ILO Policy: a summary

1.  The foundations of the International Labour Organization's policy on child labour are set out in the Preamble of the Constitution, the Declaration of Philadelphia and relevant international labour standards, as well as in resolutions adopted by the International Labour Conference and in decisions taken by the ILO Governing Body.

2.  The fundamental objective of ILO policy in this matter is the abolition of child labour. The International Labour Organization set this as the goal in the very year of its creation, by adopting Convention No. 5, prohibiting work done by children less than 14 years of age in industrial undertakings. Sectoral Conventions and Recommendations on the minimum age for admission to employment which were adopted after 1919 (employment at sea, agriculture, trimmers and stokers, non-industrial employment, industry, fishing and underground work) also adopted this perspective, as did the most recent ILO instruments on this subject, the Minimum Age Convention (No. 138) and Recommendation (No. 146), 1973. The International Labour Conference, in the preamble of Convention No. 138, considered that "the time has come to establish a general instrument on the subject, which would gradually replace the existing ones applicable to limited economic sectors, with a view to achieving the total abolition of child labour".

3.  The emphasis placed by international labour standards on the abolition of child labour attests to the conviction of the ILO's constituents that childhood is a period of life which should be consecrated not to work but to education and development; that child labour, by its nature or because of the conditions in which it is undertaken, often jeopardizes children's possibilities of becoming productive adults, able to take their place in the community, and finally that child labour is not inevitable and that progress towards its reduction and even its elimination is possible when the political will to fight it exists.

4.  This conviction is especially reflected in Convention No. 138 which requires member States to pursue a national policy designed to ensure the effective abolition of child labour, to set a minimum age for admission to employment or work and to raise this progressively to a level consistent with the fullest physical and mental development of young people. This minimum age must not be less than the age of completion of compulsory schooling and, in any case, not less than 15 years. It should be noted that Convention No. 138 applies to work done by children both for another person (wage employment) and on their own behalf (self-employment).

5. Convention No. 138 is a flexible instrument.
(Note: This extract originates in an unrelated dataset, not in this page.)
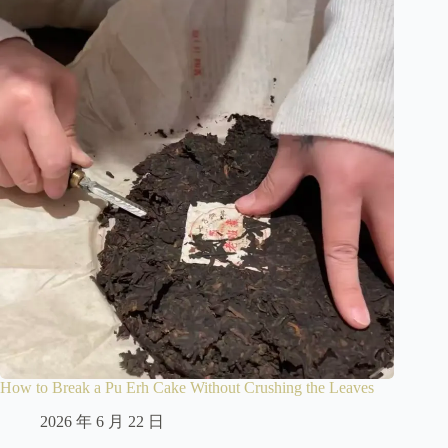
How to Break a Pu Erh Cake Without Crushing the Leaves
2026 年 6 月 22 日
This flexibility is illustrated by provisions which:

  1. permit employment or work by children on light work from 13 years of age;
  2. allow for lower minimum ages (14 years in general and 12 years for light work) in the case of countries whose economy and educational facilities are insufficiently developed (for as long as this situation lasts);
  3. permit exclusion from the Convention's application for limited categories of employment or work in respect of which special and substantial problems of application arise (for as long as these problems exist);
  4. authorize member States whose economy and administrative facilities are insufficiently developed to initially limit the scope of application of the Convention, provided that it should be applicable as a minimum to: mining and quarrying; manufacturing; construction; electricity, gas and water; sanitary services; transport, storage and communication; and plantations and other agricultural undertakings mainly producing for commercial purposes.
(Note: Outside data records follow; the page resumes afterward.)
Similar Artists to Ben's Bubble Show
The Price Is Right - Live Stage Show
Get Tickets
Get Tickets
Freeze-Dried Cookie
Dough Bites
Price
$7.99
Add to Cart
6.  Convention No. 138 and especially Recommendation No. 146 also contain some provisions concerning the protection of working children. It should be noted that:

  1. these provisions apply only in the following cases, which are provided for in the Convention: light work; limited categories of employment or work excluded because the application to them of the Convention would give rise to special and substantial problems; and branches of activity and types of enterprise excluded pursuant to the option granted to member States to initially limit the scope of application of the Convention;
  2. protection basically concerns conditions of work (remuneration; hours of work, rest and leave; social security; and occupational safety and health).
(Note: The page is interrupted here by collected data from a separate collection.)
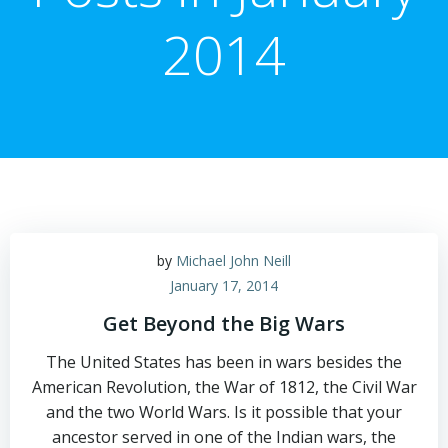
2014
by
Michael John Neill
January 17, 2014
Get Beyond the Big Wars
The United States has been in wars besides the
American Revolution, the War of 1812, the Civil War
and the two World Wars. Is it possible that your
ancestor served in one of the Indian wars, the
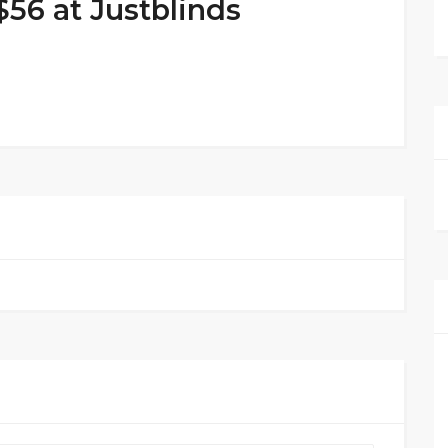
$56 at Justblinds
Implications for ILO technical cooperation activities

7.   In the field of child labour, as in the International Labour Organization's other fields of action, the role of technical cooperation is to bring national law and practice closer to the model set out in international labour standards, so as to promote their application or their eventual ratification. All ILO field activities relating to child labour should therefore be in line with ILO policy on this subject.

8.   ILO technical cooperation, to conform with relevant international labour standards, particularly Convention No. 138 and Recommendation No. 146, should aim primarily to promote and support action in ILO member States which contributes to the effective abolition of child labour. Protection of working children, especially in terms of improving their conditions of work, can constitute another objective of technical cooperation. Nonetheless, this second objective is of a transitional nature, in the sense that it is pursued in anticipation of a comprehensive application of the prohibition of child labour.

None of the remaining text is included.